WORK INSTRUCTION: When you transcribe the data below, reproduce every line exactly and leave each picture out.

DATA TO USE:

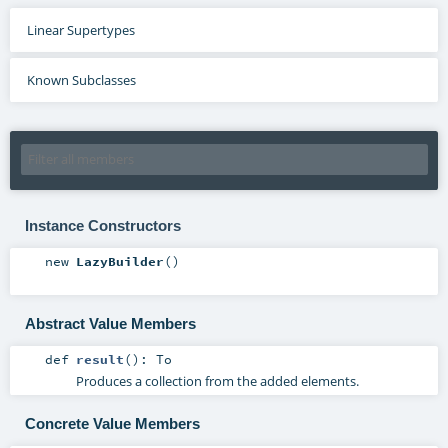
Linear Supertypes
Known Subclasses
Instance Constructors
new
LazyBuilder
()
Abstract Value Members
def
result
()
:
To
Produces a collection from the added elements.
Concrete Value Members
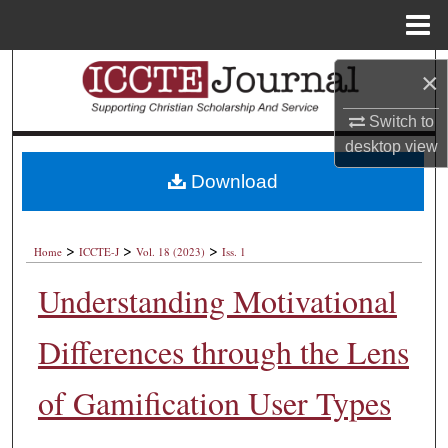
Menu
Home
Search
×
Browse Collections
Switch to
desktop
view
My Account
Download
About
>
>
>
Home
ICCTE-J
Vol. 18 (2023)
Iss. 1
Digital Commons Network™
Understanding Motivational
Differences through the Lens
of Gamification User Types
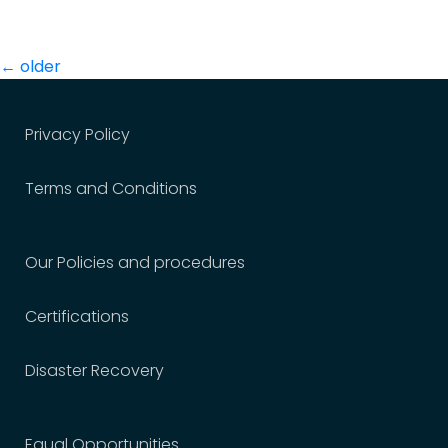
Posts
←
older
navigation
Privacy Policy
Terms and Conditions
Our Policies and procedures
Certifications
Disaster Recovery
Equal Opportunities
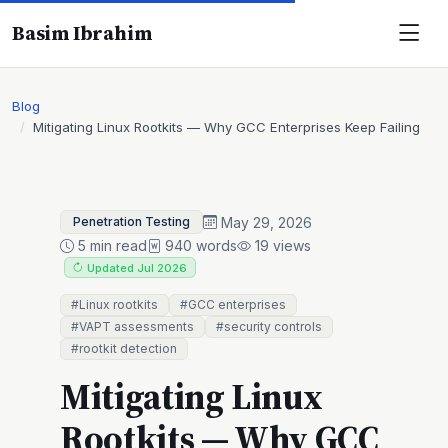
Basim Ibrahim
Blog
Mitigating Linux Rootkits — Why GCC Enterprises Keep Failing
May 29, 2026
Penetration Testing
5 min read
940 words
19 views
Updated Jul 2026
#Linux rootkits
#GCC enterprises
#VAPT assessments
#security controls
#rootkit detection
Mitigating Linux
Rootkits — Why GCC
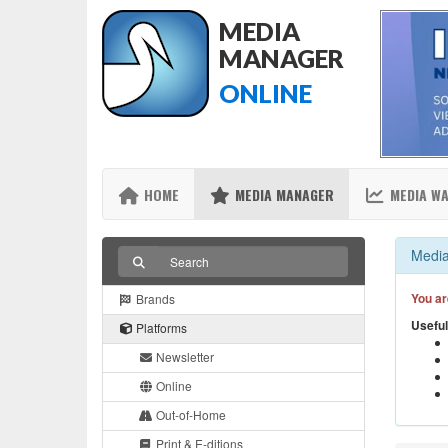
MEDIA
MANAGER
ONLINE
HOME
MEDIA MANAGER
MEDIA W
Media
You ar
Brands
Useful
Platforms
Newsletter
Online
Out-of-Home
Print & E-ditions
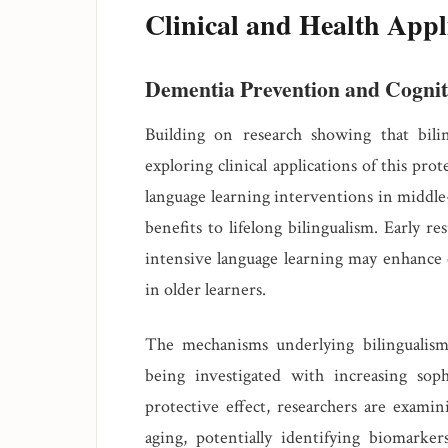
Clinical and Health Appl
Dementia Prevention and Cognit
Building on research showing that bili
exploring clinical applications of this pro
language learning interventions in middle-
benefits to lifelong bilingualism. Early r
intensive language learning may enhance 
in older learners.
The mechanisms underlying bilingualism's
being investigated with increasing sop
protective effect, researchers are examin
aging, potentially identifying biomarke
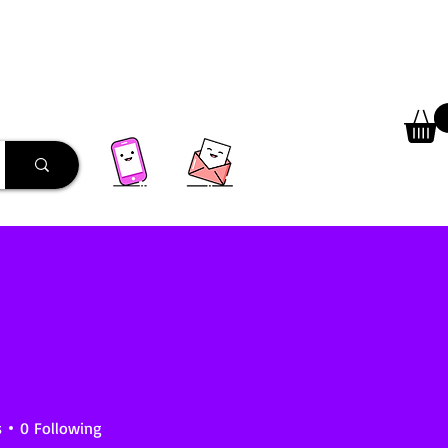
 Library
Programs
More
s
0
Following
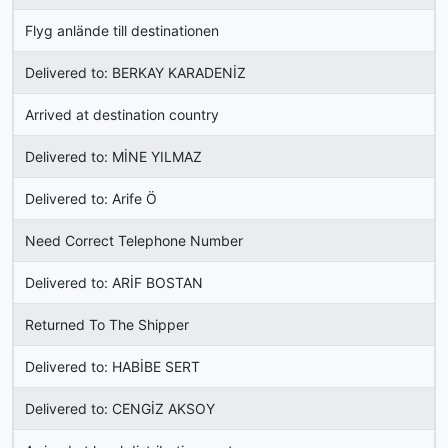
Flyg anlände till destinationen
Delivered to: BERKAY KARADENİZ
Arrived at destination country
Delivered to: MİNE YILMAZ
Delivered to: Arife Ö
Need Correct Telephone Number
Delivered to: ARİF BOSTAN
Returned To The Shipper
Delivered to: HABİBE SERT
Delivered to: CENGİZ AKSOY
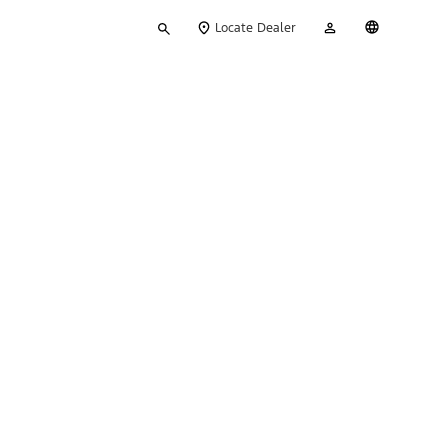
Type
My
English
Locate Dealer
your
Account
search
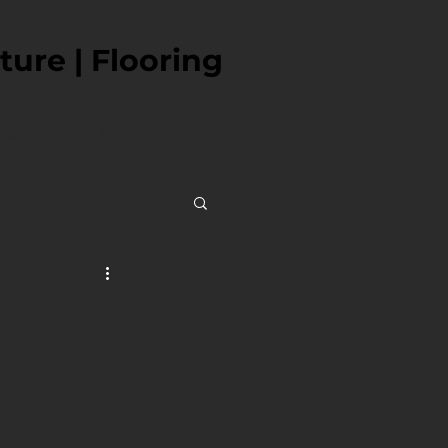
ture | Flooring
ITIES
SHOWCASES
ABOUT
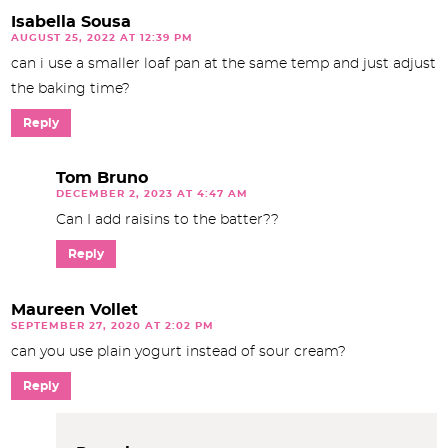
Isabella Sousa
AUGUST 25, 2022 AT 12:39 PM
can i use a smaller loaf pan at the same temp and just adjust
the baking time?
Reply
Tom Bruno
DECEMBER 2, 2023 AT 4:47 AM
Can I add raisins to the batter??
Reply
Maureen Vollet
SEPTEMBER 27, 2020 AT 2:02 PM
can you use plain yogurt instead of sour cream?
Reply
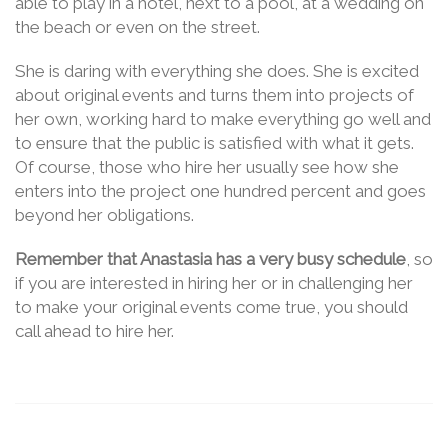
able to play in a hotel, next to a pool, at a wedding on
the beach or even on the street.
She is daring with everything she does. She is excited
about original events and turns them into projects of
her own, working hard to make everything go well and
to ensure that the public is satisfied with what it gets.
Of course, those who hire her usually see how she
enters into the project one hundred percent and goes
beyond her obligations.
Remember that Anastasia has a very busy schedule
, so
if you are interested in hiring her or in challenging her
to make your original events come true, you should
call ahead to hire her.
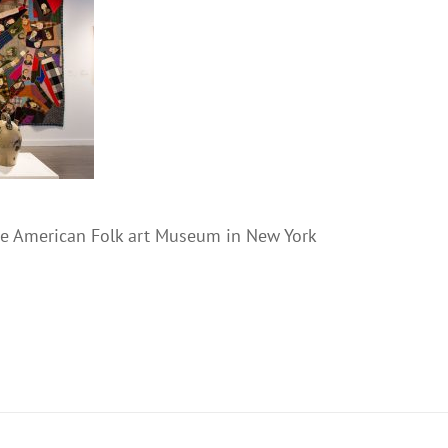
the American Folk art Museum in New York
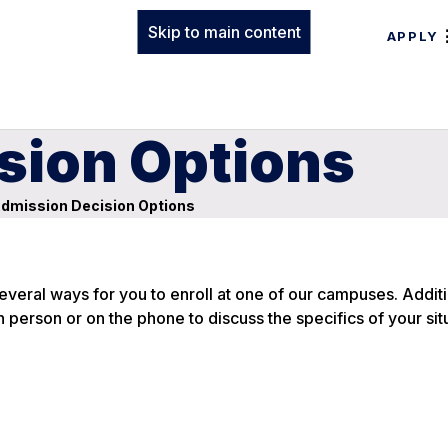
Skip to main content
APPLY
sion Options
dmission Decision Options
everal ways for you to enroll at one of our campuses. Additi
n person or on the phone to discuss the specifics of your sit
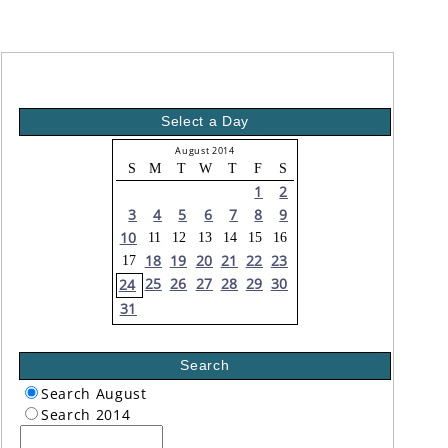
Select a Day
August 2014
S
M
T
W
T
F
S
1
2
3
4
5
6
7
8
9
10
11
12
13
14
15
16
18
19
20
21
22
23
17
25
26
27
28
29
30
24
31
Search
Search August
Search 2014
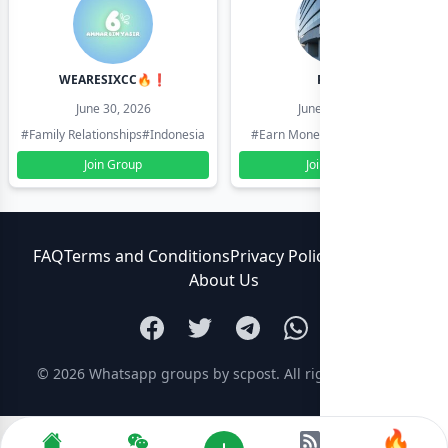
WEARESIXCC🔥❗️
Pk804
June 30, 2026
June 30, 2026
#Family Relationships
#Indonesia
#Earn Money Online
#Pakistan
Join Group
Join Group
FAQ
Terms and Conditions
Privacy Policy
Contact Us
About Us
© 2026
Whatsapp groups by scpost
. All rights reserved.
🔥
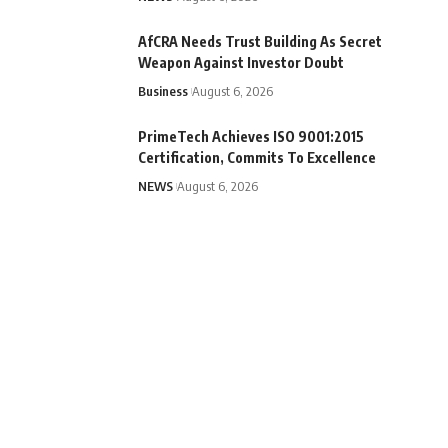
AfCRA Needs Trust Building As Secret
Weapon Against Investor Doubt
Business
August 6, 2026
PrimeTech Achieves ISO 9001:2015
Certification, Commits To Excellence
NEWS
August 6, 2026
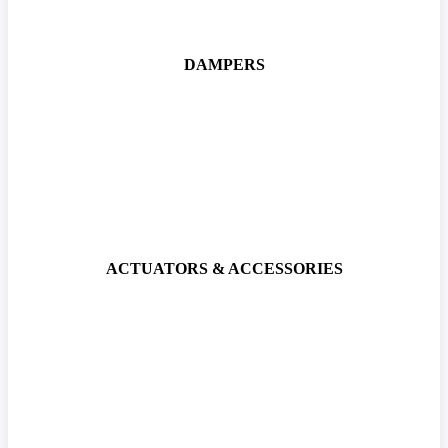
DAMPERS
ACTUATORS & ACCESSORIES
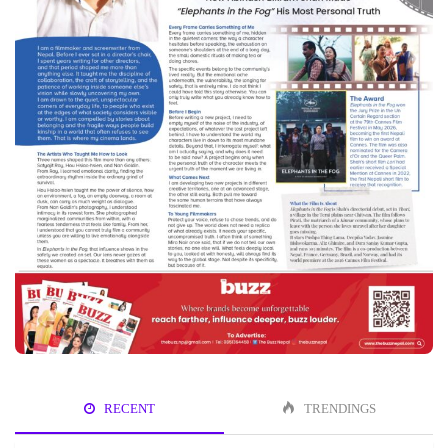
RECENT
TRENDINGS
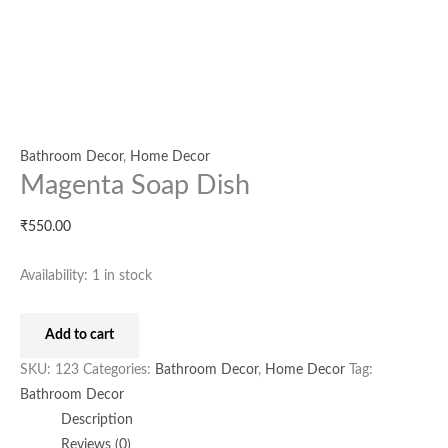
Bathroom Decor
,
Home Decor
Magenta Soap Dish
₹
550.00
Availability:
1 in stock
Add to cart
SKU:
123
Categories:
Bathroom Decor
,
Home Decor
Tag:
Bathroom Decor
Description
Reviews (0)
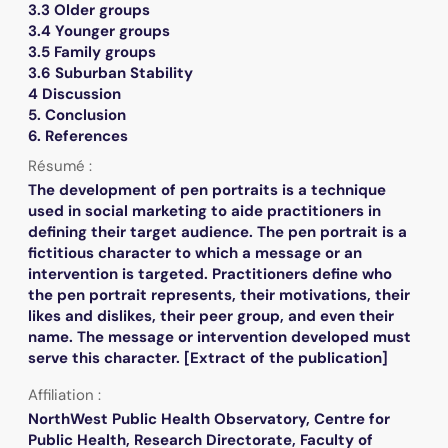
3.3 Older groups
3.4 Younger groups
3.5 Family groups
3.6 Suburban Stability
4 Discussion
5. Conclusion
6. References
Résumé :
The development of pen portraits is a technique
used in social marketing to aide practitioners in
defining their target audience. The pen portrait is a
fictitious character to which a message or an
intervention is targeted. Practitioners define who
the pen portrait represents, their motivations, their
likes and dislikes, their peer group, and even their
name. The message or intervention developed must
serve this character. [Extract of the publication]
Affiliation :
NorthWest Public Health Observatory, Centre for
Public Health, Research Directorate, Faculty of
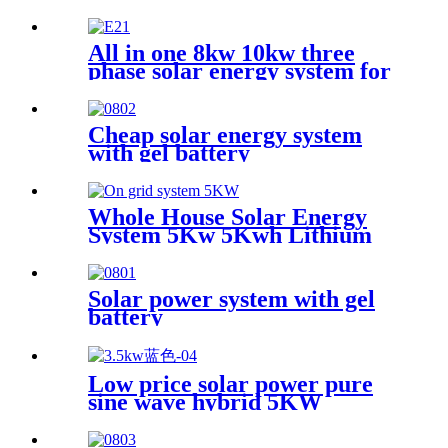
LiFePo4 Power Backup for
Lithium Battery Cluster
All in one 8kw 10kw three
phase solar energy system for
greenhouse
Cheap solar energy system
with gel battery
Whole House Solar Energy
System 5Kw 5Kwh Lithium
Ion Storage Battery Offgrid
Hybrid Solar Power System
Solar power system with gel
battery
Low price solar power pure
sine wave hybrid 5KW
controller inverter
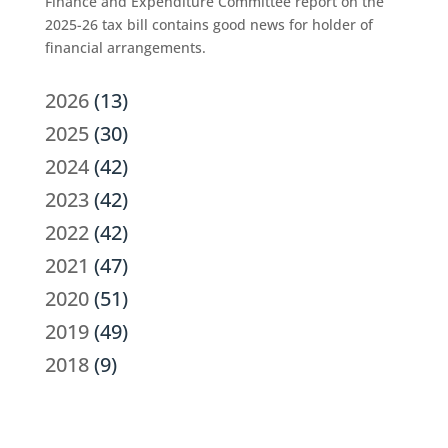
Finance and Expenditure Committee report on the
2025-26 tax bill contains good news for holder of
financial arrangements.
2026
(13)
2025
(30)
2024
(42)
2023
(42)
2022
(42)
2021
(47)
2020
(51)
2019
(49)
2018
(9)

ANSWER SECTION:
Linear Supertypes
Known Subclasses
Instance Constructors
new
LazyBuilder
()
Abstract Value Members
def
result
()
:
To
Produces a collection from the added elements.
Concrete Value Members
Menu
Home
Search
×
Browse Collections
Switch to
desktop
view
My Account
Download
About
>
>
>
Home
ICCTE-J
Vol. 18 (2023)
Iss. 1
Digital Commons Network™
Understanding Motivational
Differences through the Lens
of Gamification User Types
Posts
←
older
navigation
Privacy Policy
Terms and Conditions
Our Policies and procedures
Certifications
Disaster Recovery
Equal Opportunities
Basim Ibrahim
Blog
Mitigating Linux Rootkits — Why GCC Enterprises Keep Failing
May 29, 2026
Penetration Testing
5 min read
940 words
19 views
Updated Jul 2026
#Linux rootkits
#GCC enterprises
#VAPT assessments
#security controls
#rootkit detection
Mitigating Linux
Rootkits — Why GCC
MEDIA
MANAGER
ONLINE
HOME
MEDIA MANAGER
MEDIA W
Media
You ar
Brands
Useful
Platforms
Newsletter
Online
Out-of-Home
Print & E-ditions
Clinical and Health Appl
Dementia Prevention and Cognit
Building on research showing that bili
exploring clinical applications of this pro
language learning interventions in middle-
benefits to lifelong bilingualism. Early r
intensive language learning may enhance 
in older learners.
The mechanisms underlying bilingualism's
being investigated with increasing sop
protective effect, researchers are examin
aging, potentially identifying biomarke
 Library
Programs
More
s
0
Following
Flyg anlände till destinationen
Delivered to: BERKAY KARADENİZ
Arrived at destination country
Delivered to: MİNE YILMAZ
Delivered to: Arife Ö
Need Correct Telephone Number
Delivered to: ARİF BOSTAN
Returned To The Shipper
Delivered to: HABİBE SERT
Delivered to: CENGİZ AKSOY
Type
My
English
Locate Dealer
your
Account
search
ture | Flooring
ITIES
SHOWCASES
ABOUT
Isabella Sousa
AUGUST 25, 2022 AT 12:39 PM
can i use a smaller loaf pan at the same temp and just adjust
the baking time?
Reply
Tom Bruno
DECEMBER 2, 2023 AT 4:47 AM
Can I add raisins to the batter??
Reply
Maureen Vollet
SEPTEMBER 27, 2020 AT 2:02 PM
can you use plain yogurt instead of sour cream?
Reply
able to play in a hotel, next to a pool, at a wedding on
the beach or even on the street.
She is daring with everything she does. She is excited
about original events and turns them into projects of
her own, working hard to make everything go well and
to ensure that the public is satisfied with what it gets.
Of course, those who hire her usually see how she
enters into the project one hundred percent and goes
beyond her obligations.
Remember that Anastasia has a very busy schedule
, so
if you are interested in hiring her or in challenging her
to make your original events come true, you should
call ahead to hire her.
the American Folk art Museum in New York
Skip to main content
APPLY
sion Options
dmission Decision Options
everal ways for you to enroll at one of our campuses. Additi
n person or on the phone to discuss the specifics of your sit
Select a Day
August 2014
S
M
T
W
T
F
S
1
2
3
4
5
6
7
8
9
10
11
12
13
14
15
16
18
19
20
21
22
23
17
25
26
27
28
29
30
24
31
Search
Search August
Search 2014
WEARESIXCC🔥❗️
Pk804
June 30, 2026
June 30, 2026
#Family Relationships
#Indonesia
#Earn Money Online
#Pakistan
Join Group
Join Group
FAQ
Terms and Conditions
Privacy Policy
Contact Us
About Us
© 2026
Whatsapp groups by scpost
. All rights reserved.
🔥
AfCRA Needs Trust Building As Secret
Weapon Against Investor Doubt
Business
August 6, 2026
PrimeTech Achieves ISO 9001:2015
Certification, Commits To Excellence
NEWS
August 6, 2026
DAMPERS
ACTUATORS & ACCESSORIES
RECENT
TRENDINGS
Bathroom Decor
,
Home Decor
Magenta Soap Dish
₹
550.00
Availability:
1 in stock
Add to cart
SKU:
123
Categories:
Bathroom Decor
,
Home Decor
Tag:
Bathroom Decor
Description
Reviews (0)
3.3 Older groups
3.4 Younger groups
3.5 Family groups
3.6 Suburban Stability
4 Discussion
5. Conclusion
6. References
Résumé :
The development of pen portraits is a technique
used in social marketing to aide practitioners in
defining their target audience. The pen portrait is a
fictitious character to which a message or an
intervention is targeted. Practitioners define who
the pen portrait represents, their motivations, their
likes and dislikes, their peer group, and even their
name. The message or intervention developed must
serve this character. [Extract of the publication]
Affiliation :
NorthWest Public Health Observatory, Centre for
Public Health, Research Directorate, Faculty of
LiFePo4 Power Backup for
Lithium Battery Cluster
All in one 8kw 10kw three
phase solar energy system for
greenhouse
Cheap solar energy system
with gel battery
Whole House Solar Energy
System 5Kw 5Kwh Lithium
Ion Storage Battery Offgrid
Hybrid Solar Power System
Solar power system with gel
battery
Low price solar power pure
sine wave hybrid 5KW
controller inverter
Finance and Expenditure Committee report on the
2025-26 tax bill contains good news for holder of
financial arrangements.
2026
(13)
2025
(30)
2024
(42)
2023
(42)
2022
(42)
2021
(47)
2020
(51)
2019
(49)
2018
(9)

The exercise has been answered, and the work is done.